» What this task involves:
Every line of the entries below that includes "zderzył" belongs in the answer, copied as written.

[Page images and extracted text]
.....

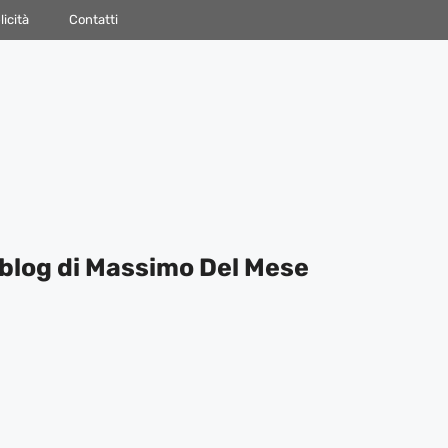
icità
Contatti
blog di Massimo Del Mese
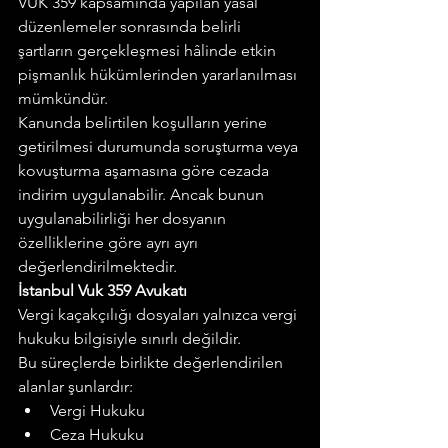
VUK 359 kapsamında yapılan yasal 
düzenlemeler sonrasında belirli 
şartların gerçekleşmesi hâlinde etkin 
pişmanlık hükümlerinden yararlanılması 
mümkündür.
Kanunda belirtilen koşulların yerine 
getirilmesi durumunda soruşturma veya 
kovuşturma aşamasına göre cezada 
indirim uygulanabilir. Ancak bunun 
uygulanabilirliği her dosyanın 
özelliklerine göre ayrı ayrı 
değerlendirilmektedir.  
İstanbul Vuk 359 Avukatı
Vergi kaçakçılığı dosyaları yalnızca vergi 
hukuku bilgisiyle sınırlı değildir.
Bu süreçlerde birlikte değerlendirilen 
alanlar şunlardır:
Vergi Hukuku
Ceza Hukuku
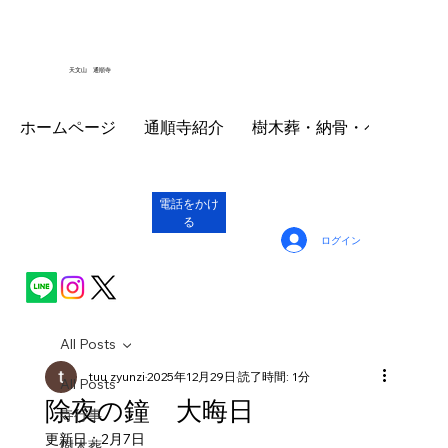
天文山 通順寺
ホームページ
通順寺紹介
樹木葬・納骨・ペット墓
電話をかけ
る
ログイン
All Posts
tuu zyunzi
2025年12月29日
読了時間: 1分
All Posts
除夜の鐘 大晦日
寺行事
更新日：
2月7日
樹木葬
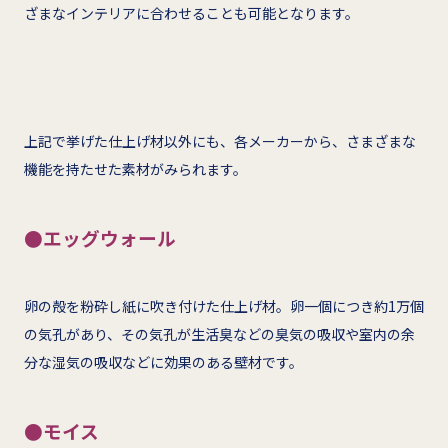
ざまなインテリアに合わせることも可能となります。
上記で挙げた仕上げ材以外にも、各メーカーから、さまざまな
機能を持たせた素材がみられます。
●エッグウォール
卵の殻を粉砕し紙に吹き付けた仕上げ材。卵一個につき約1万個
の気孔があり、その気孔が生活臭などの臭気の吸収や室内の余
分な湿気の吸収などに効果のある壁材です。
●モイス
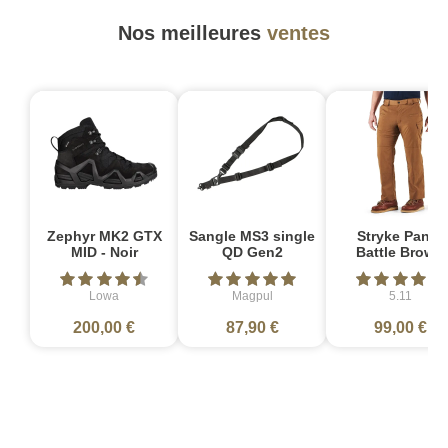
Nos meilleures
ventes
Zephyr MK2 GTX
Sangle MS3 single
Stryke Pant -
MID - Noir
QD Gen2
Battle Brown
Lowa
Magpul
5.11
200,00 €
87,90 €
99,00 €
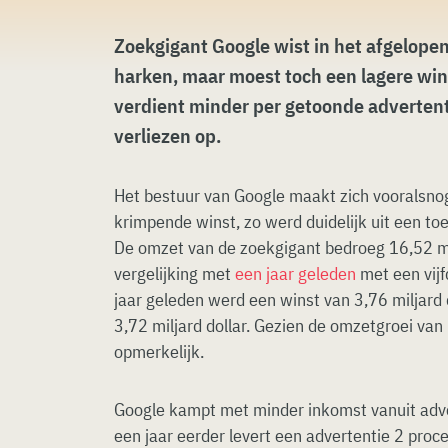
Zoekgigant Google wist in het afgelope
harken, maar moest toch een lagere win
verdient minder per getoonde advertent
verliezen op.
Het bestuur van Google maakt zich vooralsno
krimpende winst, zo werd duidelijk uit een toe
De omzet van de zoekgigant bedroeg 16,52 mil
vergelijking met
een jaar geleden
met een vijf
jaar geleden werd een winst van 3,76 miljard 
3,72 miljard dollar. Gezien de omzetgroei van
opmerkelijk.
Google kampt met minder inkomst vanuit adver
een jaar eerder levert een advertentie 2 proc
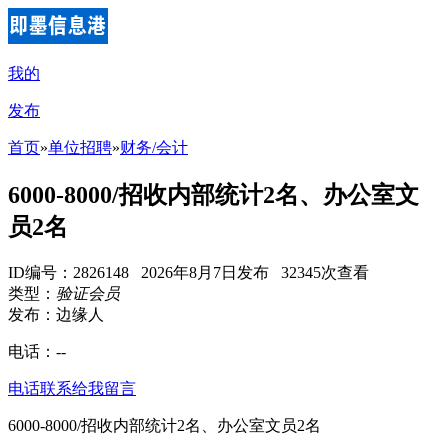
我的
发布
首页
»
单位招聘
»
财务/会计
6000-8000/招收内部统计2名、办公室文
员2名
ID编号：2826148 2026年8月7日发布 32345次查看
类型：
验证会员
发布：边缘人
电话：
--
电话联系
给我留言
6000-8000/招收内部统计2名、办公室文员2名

.....

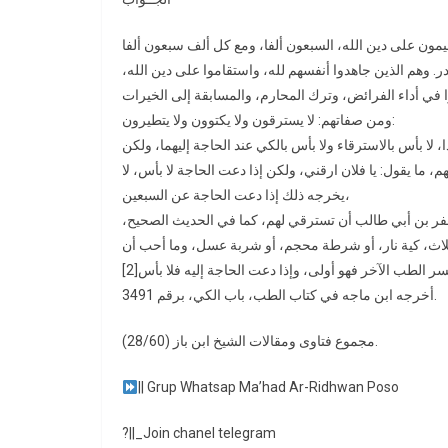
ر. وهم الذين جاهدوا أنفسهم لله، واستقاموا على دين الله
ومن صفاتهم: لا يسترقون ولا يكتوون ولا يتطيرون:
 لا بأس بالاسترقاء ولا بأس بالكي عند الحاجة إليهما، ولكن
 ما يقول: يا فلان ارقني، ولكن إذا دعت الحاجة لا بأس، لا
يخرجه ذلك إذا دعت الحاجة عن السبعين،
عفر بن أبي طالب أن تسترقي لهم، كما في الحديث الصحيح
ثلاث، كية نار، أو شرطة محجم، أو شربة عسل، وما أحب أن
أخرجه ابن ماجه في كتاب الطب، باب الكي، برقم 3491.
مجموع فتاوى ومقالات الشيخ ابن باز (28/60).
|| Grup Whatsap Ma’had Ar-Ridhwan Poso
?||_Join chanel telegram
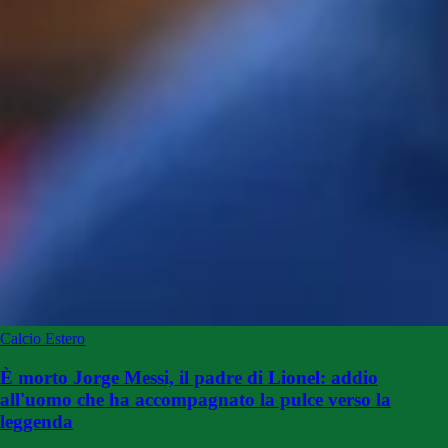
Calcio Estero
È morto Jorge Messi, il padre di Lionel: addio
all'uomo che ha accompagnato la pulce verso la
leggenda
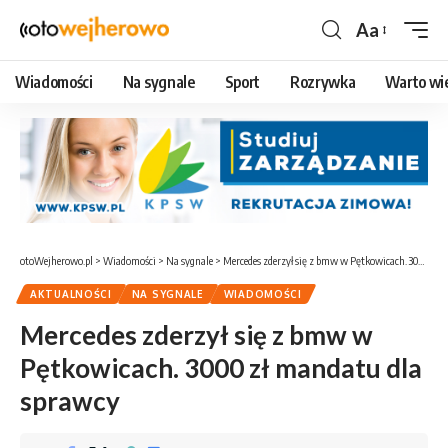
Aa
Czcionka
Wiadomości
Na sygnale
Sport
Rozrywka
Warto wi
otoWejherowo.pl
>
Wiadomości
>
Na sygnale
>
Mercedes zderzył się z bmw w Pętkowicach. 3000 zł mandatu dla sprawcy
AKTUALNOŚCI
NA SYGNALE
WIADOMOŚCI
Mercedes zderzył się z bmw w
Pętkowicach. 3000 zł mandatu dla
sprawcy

.....

» Exercise answer:
Mercedes zderzył się z bmw w Pętkowicach. 3000 zł mandatu dla sprawcy
Mercedes zderzył się z bmw w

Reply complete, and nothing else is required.